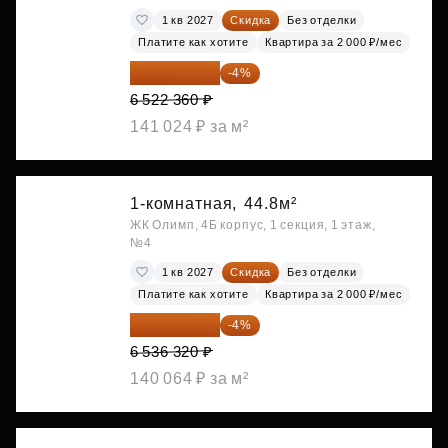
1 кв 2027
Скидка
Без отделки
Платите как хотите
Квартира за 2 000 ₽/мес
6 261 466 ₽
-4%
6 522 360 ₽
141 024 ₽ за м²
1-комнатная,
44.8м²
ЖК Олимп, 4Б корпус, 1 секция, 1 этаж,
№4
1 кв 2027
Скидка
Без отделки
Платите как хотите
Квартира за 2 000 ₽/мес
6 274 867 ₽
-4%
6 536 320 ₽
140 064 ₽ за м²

* * *

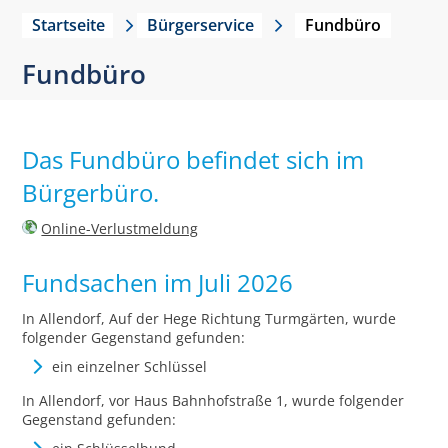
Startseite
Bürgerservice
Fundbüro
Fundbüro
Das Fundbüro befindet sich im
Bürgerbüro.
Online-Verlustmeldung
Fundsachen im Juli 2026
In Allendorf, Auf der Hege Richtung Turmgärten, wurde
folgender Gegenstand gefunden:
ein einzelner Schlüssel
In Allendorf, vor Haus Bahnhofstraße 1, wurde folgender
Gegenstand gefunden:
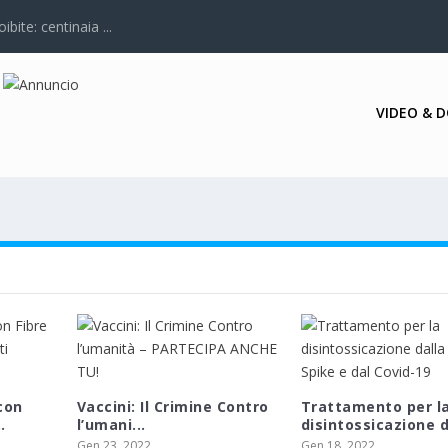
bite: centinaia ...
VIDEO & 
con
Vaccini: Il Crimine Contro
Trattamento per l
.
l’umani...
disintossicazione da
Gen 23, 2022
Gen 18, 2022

* * *

• **Assigned task**:
In the entries above, restate word for word the lines between the one holding "Vaccini: Il Crimine Contro" and the one holding "Gen 18, 2022", inclusive, and nothing besides.

• **Problem solution**:
Vaccini: Il Crimine Contro
Trattamento per l
.
l’umani...
disintossicazione da
Gen 23, 2022
Gen 18, 2022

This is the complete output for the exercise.